Because Elliot involves her family's collective struggles in her memoir more than Tang's partisan narrative, a more balanced and less prejudiced perspective emerges from Sacred Willows. Politics rather than a variety of conflicted personal and internal debates shape Tang's narrative, as opposed Elliot's more ambivalent view of the historical developments of the time. Elliot, even after she disavowed the American-backed leader of the South Vietnamese, never became a communist, and despaired when her brothers were placed in enforced reeducation camps at the war's close. One of the most striking scenes in Elliot's book is when she examines the irony of her sister's life, still living in Vietnam, uncompensated for her labor as a "volunteer" and forced to sell bread for no salary in the name of a government that is supposed to support common laborers. (Elliot 420) Ironically, for the interviews she conducted for Rand, Elliot notes Rand paid her a pittance by the local salary scale, as she was not technically an American citizen. (Elliot 320)

The most striking difference that emerges from the two accounts is how Tang's relationship to his comrades, like Uncle Ho, and the cause and nation he fought for, was just as emotionally intense as Elliot's towards her family members, even after he became an expatriate.
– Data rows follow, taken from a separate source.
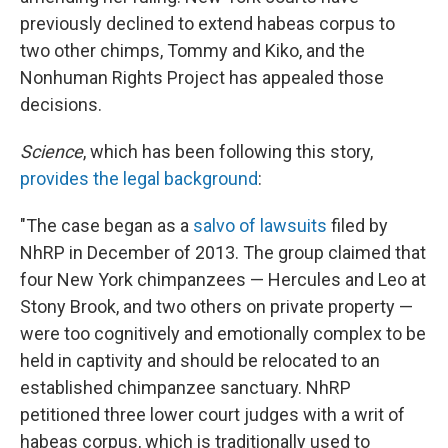
previously declined to extend habeas corpus to
two other chimps, Tommy and Kiko, and the
Nonhuman Rights Project has appealed those
decisions.
Science
, which has been following this story,
provides the legal background
:
"The case began as a
salvo of lawsuits
filed by
NhRP in December of 2013. The group claimed that
four New York chimpanzees — Hercules and Leo at
Stony Brook, and two others on private property —
were too cognitively and emotionally complex to be
held in captivity and should be relocated to an
established chimpanzee sanctuary. NhRP
petitioned three lower court judges with a writ of
habeas corpus, which is traditionally used to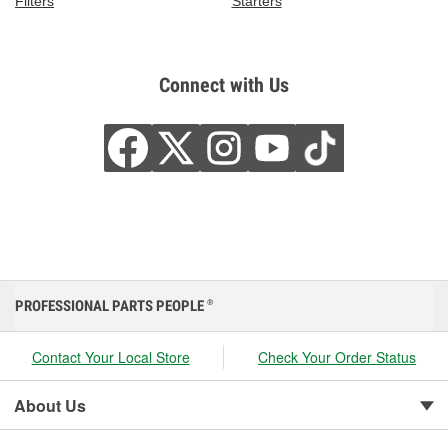
Filters
Starters
Connect with Us
PROFESSIONAL PARTS PEOPLE
®
Contact Your Local Store
Check Your Order Status
About Us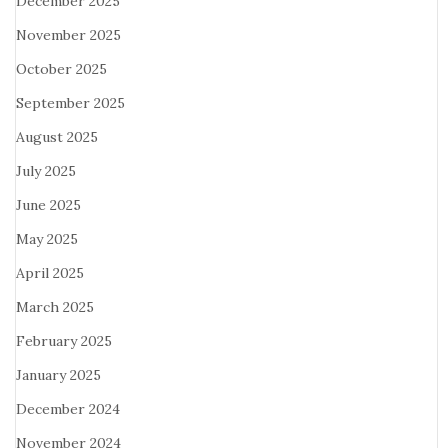
December 2025
November 2025
October 2025
September 2025
August 2025
July 2025
June 2025
May 2025
April 2025
March 2025
February 2025
January 2025
December 2024
November 2024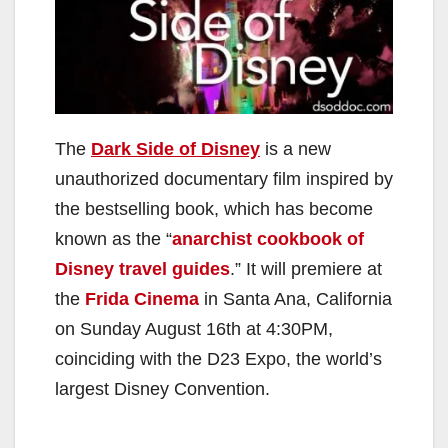
The
Dark Side of Disney
is a new
unauthorized documentary film inspired by
the bestselling book, which has become
known as the “
anarchist cookbook of
Disney travel guides
.” It will premiere at
the
Frida Cinema
in Santa Ana, California
on Sunday August 16th at 4:30PM,
coinciding with the D23 Expo, the world’s
largest Disney Convention.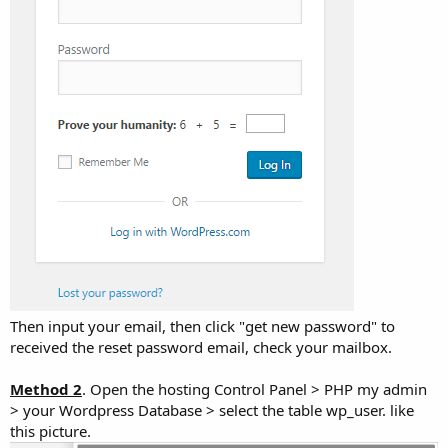
Then input your email, then click "get new password" to
received the reset password email, check your mailbox.
Method 2
. Open the hosting Control Panel > PHP my admin
> your Wordpress Database > select the table wp_user. like
this picture.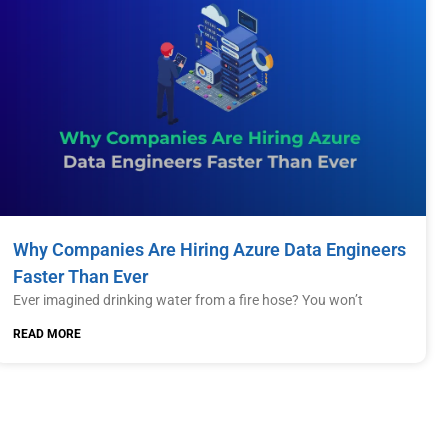
Why Companies Are Hiring Azure Data Engineers
Faster Than Ever
Ever imagined drinking water from a fire hose? You won’t
READ MORE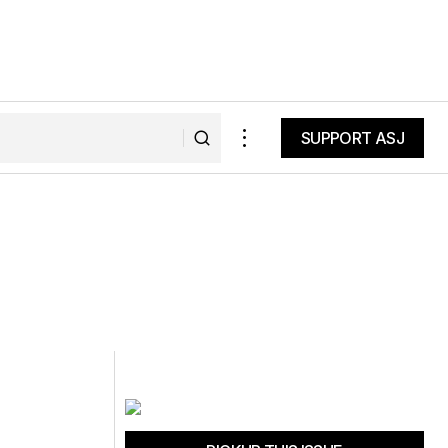
SUPPORT ASJ
SUPPORT ASJ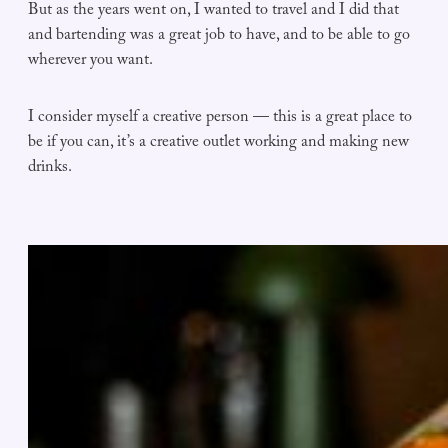
But as the years went on, I wanted to travel and I did that
and bartending was a great job to have, and to be able to go
wherever you want.
I consider myself a creative person — this is a great place to
be if you can, it’s a creative outlet working and making new
drinks.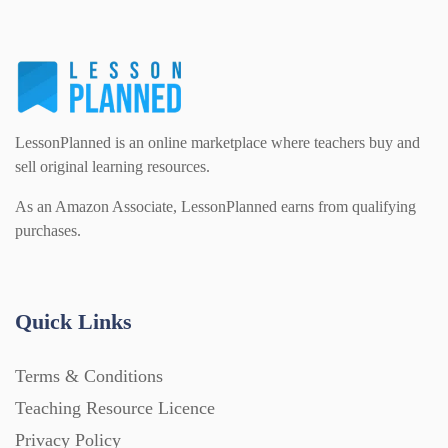
Printables (1912)
Question Banks (732)
LessonPlanned is an online marketplace where teachers buy and
sell original learning resources.
Quizzes (365)
As an Amazon Associate, LessonPlanned earns from qualifying
purchases.
Research (733)
Quick Links
Revision (1399)
Terms & Conditions
Scripts (60)
Teaching Resource Licence
Privacy Policy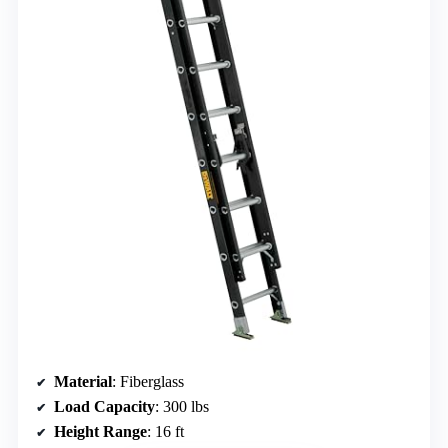
Material
: Fiberglass
Load Capacity
: 300 lbs
Height Range
: 16 ft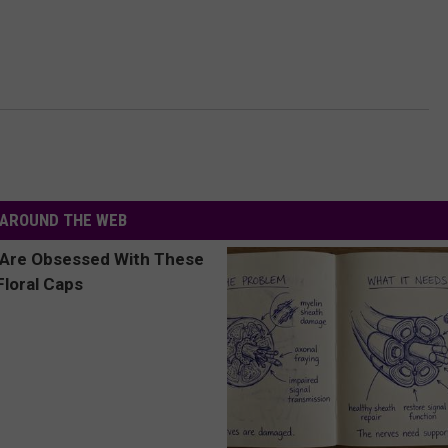
AROUND THE WEB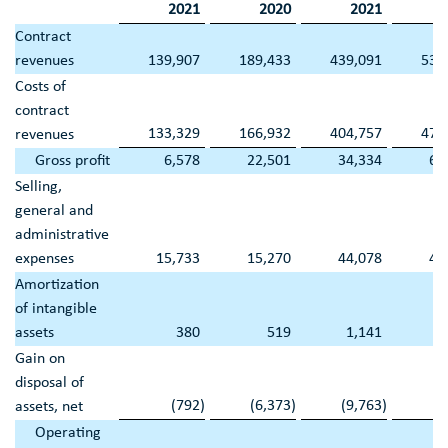
2021
2020
2021
Contract
revenues
139,907
189,433
439,091
539
Costs of
contract
133,329
166,932
404,757
476
revenues
Gross profit
6,578
22,501
34,334
63
Selling,
general and
administrative
expenses
15,733
15,270
44,078
47
Amortization
of intangible
assets
380
519
1,141
1
Gain on
disposal of
(792
)
(6,373
)
(9,763
)
(7
assets, net
Operating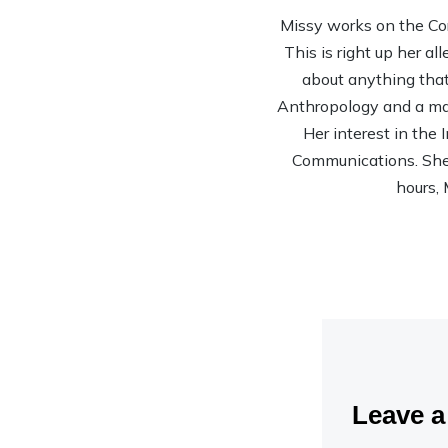
Missy works on the Co
This is right up her al
about anything that 
Anthropology and a mas
Her interest in the
Communications. She’s
hours, 
Leave 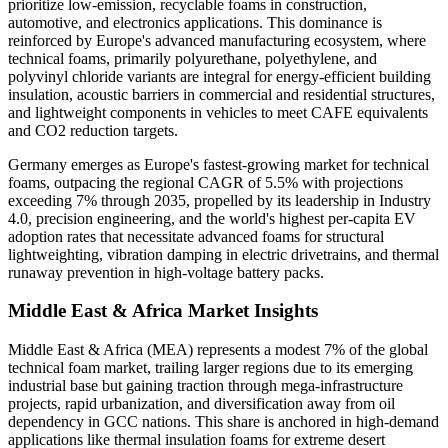
prioritize low-emission, recyclable foams in construction,
automotive, and electronics applications. This dominance is
reinforced by Europe's advanced manufacturing ecosystem, where
technical foams, primarily polyurethane, polyethylene, and
polyvinyl chloride variants are integral for energy-efficient building
insulation, acoustic barriers in commercial and residential structures,
and lightweight components in vehicles to meet CAFE equivalents
and CO2 reduction targets.
Germany emerges as Europe's fastest-growing market for technical
foams, outpacing the regional CAGR of 5.5% with projections
exceeding 7% through 2035, propelled by its leadership in Industry
4.0, precision engineering, and the world's highest per-capita EV
adoption rates that necessitate advanced foams for structural
lightweighting, vibration damping in electric drivetrains, and thermal
runaway prevention in high-voltage battery packs.
Middle East & Africa Market Insights
Middle East & Africa (MEA) represents a modest 7% of the global
technical foam market, trailing larger regions due to its emerging
industrial base but gaining traction through mega-infrastructure
projects, rapid urbanization, and diversification away from oil
dependency in GCC nations. This share is anchored in high-demand
applications like thermal insulation foams for extreme desert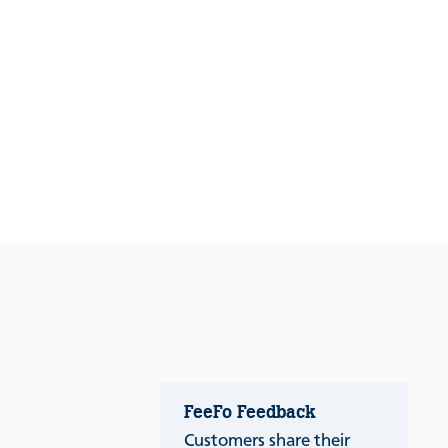
FeeFo Feedback
Customers share their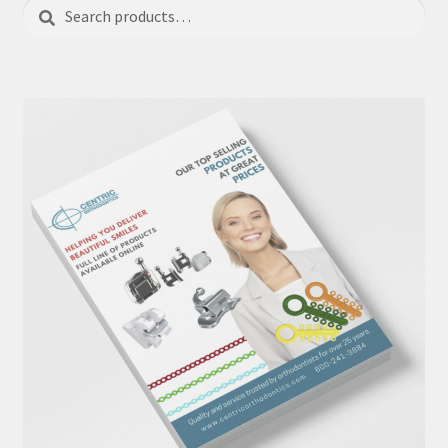
Search
Search
for: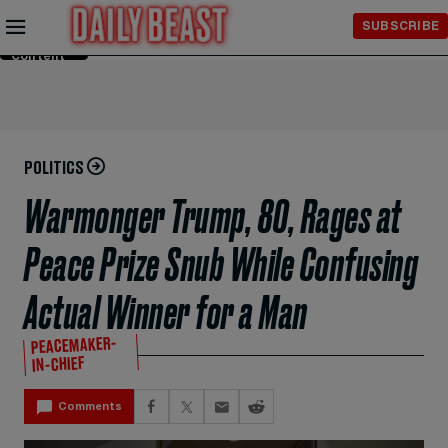
Skip to
SUBSCRIBE
Main
Content
POLITICS
Warmonger Trump, 80, Rages at
Peace Prize Snub While Confusing
Actual Winner for a Man
PEACEMAKER-
IN-CHIEF
Comments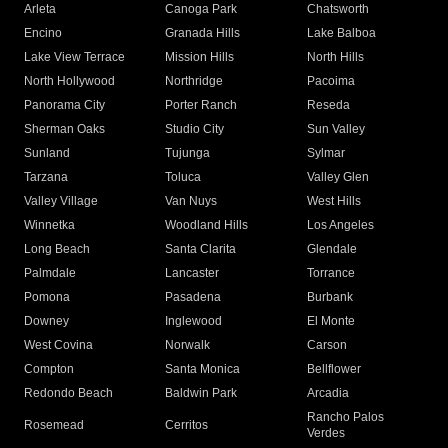
Arleta
Canoga Park
Chatsworth
Encino
Granada Hills
Lake Balboa
Lake View Terrace
Mission Hills
North Hills
North Hollywood
Northridge
Pacoima
Panorama City
Porter Ranch
Reseda
Sherman Oaks
Studio City
Sun Valley
Sunland
Tujunga
Sylmar
Tarzana
Toluca
Valley Glen
Valley Village
Van Nuys
West Hills
Winnetka
Woodland Hills
Los Angeles
Long Beach
Santa Clarita
Glendale
Palmdale
Lancaster
Torrance
Pomona
Pasadena
Burbank
Downey
Inglewood
El Monte
West Covina
Norwalk
Carson
Compton
Santa Monica
Bellflower
Redondo Beach
Baldwin Park
Arcadia
Rancho Palos
Rosemead
Cerritos
Verdes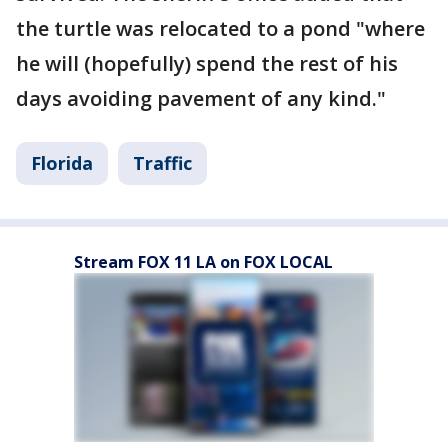
the turtle was relocated to a pond "where
he will (hopefully) spend the rest of his
days avoiding pavement of any kind."
Florida
Traffic
Stream FOX 11 LA on FOX LOCAL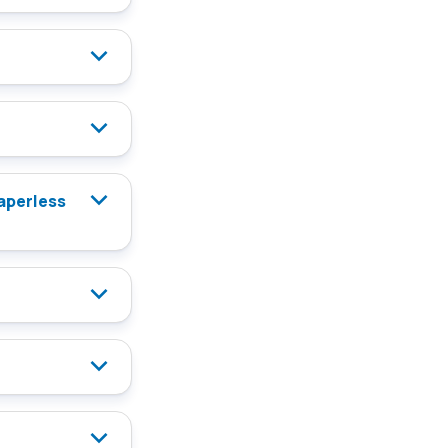
paperless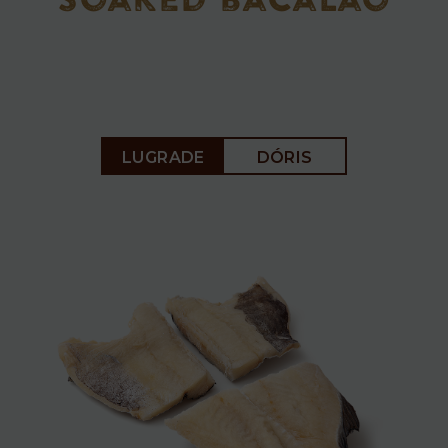
soaked bacalao
Soaked
LUGRADE
DÓRIS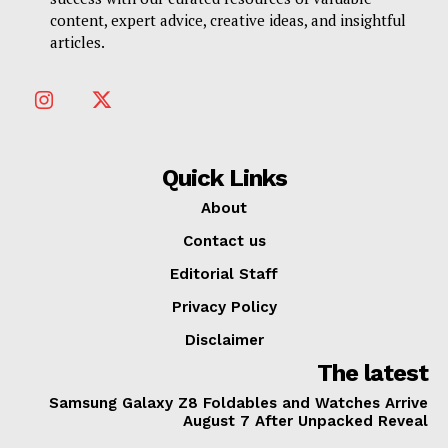
content, expert advice, creative ideas, and insightful
articles.
Quick Links
About
Contact us
Editorial Staff
Privacy Policy
Disclaimer
The latest
Samsung Galaxy Z8 Foldables and Watches Arrive
August 7 After Unpacked Reveal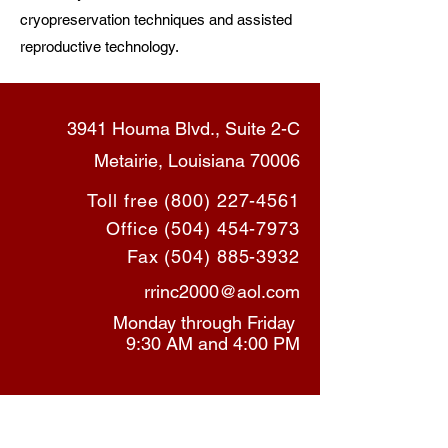
cryopreservation techniques and assisted
reproductive technology.
3941 Houma Blvd., Suite 2-C
Metairie, Louisiana 70006
Toll free
(800) 227-4561
Office
(504) 454-7973
Fax
(504) 885-3932
rrinc2000@aol.com
Monday through Friday
9:30 AM and 4:00 PM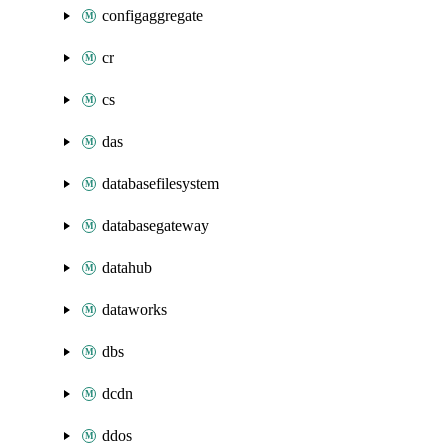
configaggregate
cr
cs
das
databasefilesystem
databasegateway
datahub
dataworks
dbs
dcdn
ddos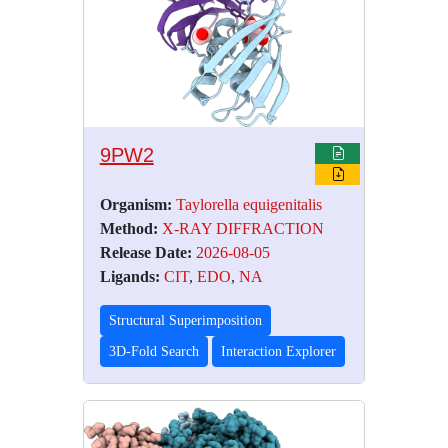
9PW2
Organism:
Taylorella equigenitalis
Method:
X-RAY DIFFRACTION
Release Date:
2026-08-05
Ligands:
CIT
,
EDO
,
NA
Structural Superimposition
3D-Fold Search
Interaction Explorer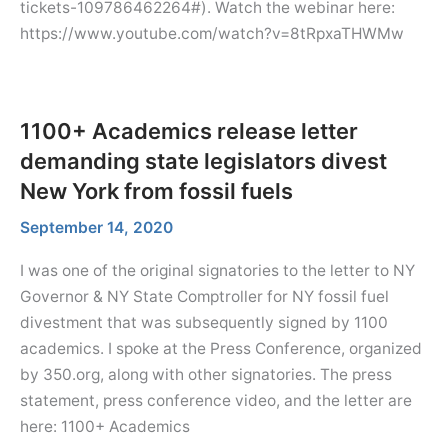
tickets-109786462264#). Watch the webinar here:
https://www.youtube.com/watch?v=8tRpxaTHWMw
1100+ Academics release letter
demanding state legislators divest
New York from fossil fuels
September 14, 2020
I was one of the original signatories to the letter to NY
Governor & NY State Comptroller for NY fossil fuel
divestment that was subsequently signed by 1100
academics. I spoke at the Press Conference, organized
by 350.org, along with other signatories. The press
statement, press conference video, and the letter are
here: 1100+ Academics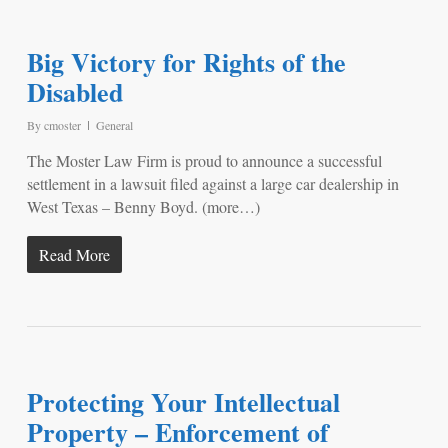
Big Victory for Rights of the
Disabled
By
cmoster
General
The Moster Law Firm is proud to announce a successful
settlement in a lawsuit filed against a large car dealership in
West Texas – Benny Boyd. (more…)
Read More
Protecting Your Intellectual
Property – Enforcement of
Having given so much of his life to the cause, it proves difficult for him to give up his affection for his old life, and his memoir has the tone of self-justification for the Western audience, unlike Elliot's personal exploration of her family's divided and conflicted relationship with the political evolution of Vietnam. However, some surprising revelations, like the fact the North Vietnamese regarded the Soviets as potential colonizers seem to be backed with evidence from Tang's personal witness. Tang notes, contrary to conventional assumptions, Marxist indoctrination was de-emphasized and the preciousness of "independence" and "liberty" was stressed, in words strikingly similar to those of the American Declaration of Independence. (Tang 160)

The message of Tang's memoir emerges clearly and eloquently, that the war was indeed a war of liberation, from the point-of-view of the ordinary Vietnamese, but that the ideals that motivated the forces of liberation became corrupted when the revolutionary regime came to power. The target audience is of the memoir is likely those who would still debate the war's necessity and the extent of Soviet influence in motivating the original struggle. Elliot's memoir emerges out of a more personal need to chronicle the experiences of her family during a difficult time, and to show how in a war there are no winners, no matter what side one becomes affiliated with, over its duration. Wartime Vietnam may have been about a revolution of independence, as chronicled by Tang, but no matter how justified the cause, this does not detract from the carnage that was created as it was waged, and the misery of its aftermath.